╭──

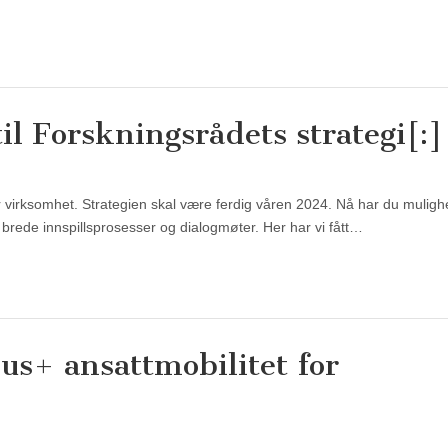
l Forskningsrådets strategi[:]
r virksomhet. Strategien skal være ferdig våren 2024. Nå har du mulighet
re brede innspillsprosesser og dialogmøter. Her har vi fått…
us+ ansattmobilitet for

╰──

Work order
In your copy, leave out the pictures and reproduce the material above exactly.

Answer to the exercise
l Forskningsrådets strategi[:]
r virksomhet. Strategien skal være ferdig våren 2024. Nå har du mulighet
re brede innspillsprosesser og dialogmøter. Her har vi fått…
us+ ansattmobilitet for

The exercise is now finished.